The current reconciliation pipeline has accumulated complexity after several rounds of fixes for truncate behaviour, optimistic rebasing, and duplicate-suppression bugs. Maintaining it has become risky: much of the flow is synchronous/CPU-bound but still entwined with batching flags and per-key delete replays for truncates, making the code brittle even without heavy IO. This plan aligns the system around a simpler contract—explicit truncate events, a single optimistic rebase path, and a shared change stream—so we can reason about the data flow, reduce footguns, and unblock future improvements.

1. Goals & Scope

  • Reduce reconciliation complexity while preserving correctness guarantees: no missing/phantom events, consistent indexes, stable lifecycle state.
  • Unify the change stream for live queries and index maintenance, adding explicit truncate semantics.
  • Keep optimistic UI responsive with a predictable, easy-to-audit rebasing routine.
  • Make the observable behaviour for insert/update/delete compatible with today’s tests, while documenting any intentional relaxations (e.g. allowing extra update noise when values truly change).

Out of scope: rewriting transaction orchestration, changing persistence APIs, or altering subscription filtering beyond what the new event contract requires.

2. Change-Event Contract

  1. Extend ChangeMessage.type to insert | update | delete | truncate.
    • truncate has shape { type: 'truncate', metadata? } with no key, value, or previousValue.
    • insert/update/delete retain their current fields.
  2. CollectionChangesManager.emitEvents and CollectionSubscription.filterAndFlipChanges treat truncate as a stream-wide reset:
    • emit it immediately (bypass deferral—don't wait for pending sync transactions),
    • skip key-based flipping logic,
    • allow subsequent inserts in the same batch (from the same commit),
    • expect subscriptions to clear caches and live queries to resnapshot on receiving truncate.
  3. Indexes gain a reset() entry point so a single truncate clears their internal state before replaying subsequent inserts.
  4. Live-query consumers clear their local caches and resnapshot on truncate rather than depending on synthetic delete batches. Add regression tests for this behaviour.

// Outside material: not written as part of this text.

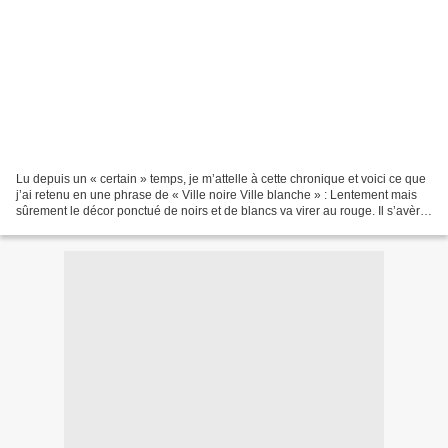
Lu depuis un « certain » temps, je m’attelle à cette chronique et voici ce que
j’ai retenu en une phrase de « Ville noire Ville blanche » : Lentement mais
sûrement le décor ponctué de noirs et de blancs va virer au rouge. Il s’avère
que le titre a changé...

3. Core State & Simplifications

  • Retain syncedData, syncedMetadata, transactions, optimisticUpserts, optimisticDeletes, and size.
  • Drop persistent recentlySyncedKeys/lastSyncContext. Callers pass syncedKeys into rebaseOptimistic; for sync commits this set equals the keys present in syncedDiff.
  • During a sync commit build syncedDiff: Map<TKey, { before?: TOutput; after?: TOutput }> while applying server operations. This map drives event generation, duplicate suppression, and provides syncedKeys for the optimistic pass.
  • Capture visibleBeforeByKey per commit (by calling this.get(key) before applying changes). No long-lived map required.

4. High-Level Flow

4.1 Local transaction changes

  1. Transaction mutates → onTransactionStateChange fires.
  2. shouldBatchEvents = pendingSyncedTransactions.length > 0 (unchanged heuristic).
  3. Invoke rebaseOptimistic({ reason: 'local-change', truncate: false, syncedKeys: emptySet, syncedDiff: null }).
  4. Using the returned events: update size, call indexes.updateIndexes(events), then emit (forceEmit = shouldBatchEvents === false).

4.2 Sync transaction commit

  1. Collect & capture
    • Collapse committed pending sync transactions into an ordered list of operations plus truncateSeen.
    • Build visibleBeforeByKey by calling this.get(key) for each touched key before mutating state.
  2. Apply authoritative changes
    • If truncateSeen, push a truncate event into syncEvents, clear syncedData, syncedMetadata, and syncedKeys, and mark that indexes must reset() before processing subsequent events.
    • For each operation:
      • Update syncedMetadata and syncedData (respecting rowUpdateMode).
      • Record { before, after } in syncedDiff using visibleBeforeByKey and the mutated authoritative value.
      • Add key to syncedKeys.
      • If key has an optimistic overlay (in optimisticDeletes or optimisticUpserts): skip creating a syncEvent. The rebase in phase 3 will handle this key since it's in syncedKeys and will generate the appropriate event for the user-visible change.
      • Otherwise push { type, key, value: type === 'delete' ? before : after, previousValue: before } into syncEvents.
  3. Reapply optimistic layer & emit once
    • Call rebaseOptimistic({ reason: 'sync-commit', truncate: truncateSeen, syncedKeys, syncedDiff }) to rebuild optimistic state and obtain optimisticEvents.
    • Concatenate syncEvents + optimisticEvents into a single ordered batch.
    • Use that batch to: (a) reset indexes if needed, (b) call indexes.updateIndexes(batch), (c) adjust size (truncate ⇒ reset to 0 first, then apply per-event deltas), and finally (d) emit with forceEmit = true.
    • Lifecycle hooks (markReady, first-commit callbacks, GC timers) run after the combined batch is emitted.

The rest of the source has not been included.